Die abgetrennten Räume der beiden Häuser hatten eine
Grundfläche von ca. 10 m2. Kam ihnen eine spezielle Funktion zu?
Kann von einer Nutzung als Werkstatt gesprochen werden?
Ausblick
Die vorläufigen Ergebnisse sind vielversprechend. Das Projekt Brunde/Egelund ist in den Forschungsplan des Museums Sønderjylland – Arkæologi Haderslev aufgenommen worden. Eine umfassende Untersuchung der Kochsteingruben, der Haustypologie, die Frage der households und der Keramikproduktion bilden den Ausgangspunkt. Um diese Aspekte beleuchten zu können, wurden im September 2011 Mittel bei der dänischen Denkmalbehörde (Kulturarvsstyrelsen) für die naturwissenschaftlichen Untersuchungen von Probenmaterial beantragt.
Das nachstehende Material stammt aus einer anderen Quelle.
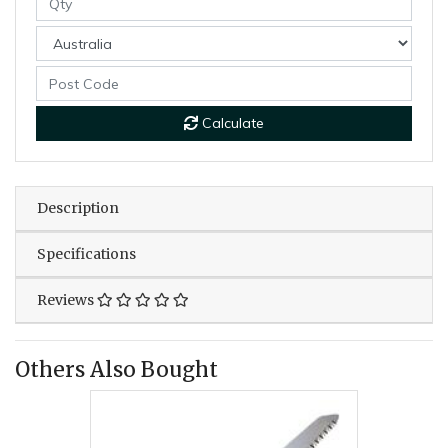
Calculate
Description
Specifications
Reviews
Others Also Bought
Das Forschungsprojekt knüpft geografisch und thematisch an zwei weitere Projekte an, nämlich an das Projekt „Bronzealderens Kulturlandskab“ der Museen in Viborg und Holstebro und „Siedlungen der Bronzezeit“, Akademie der Wissenschaften und der Literatur Mainz, Arbeitsstelle Schleswig. Die Vorhaben behandeln unterschiedliche Aspekte der Bronzezeit. Der bisherige fachliche Austausch hat gezeigt, dass die Mitarbeiter der Projekte voneinander profitieren können.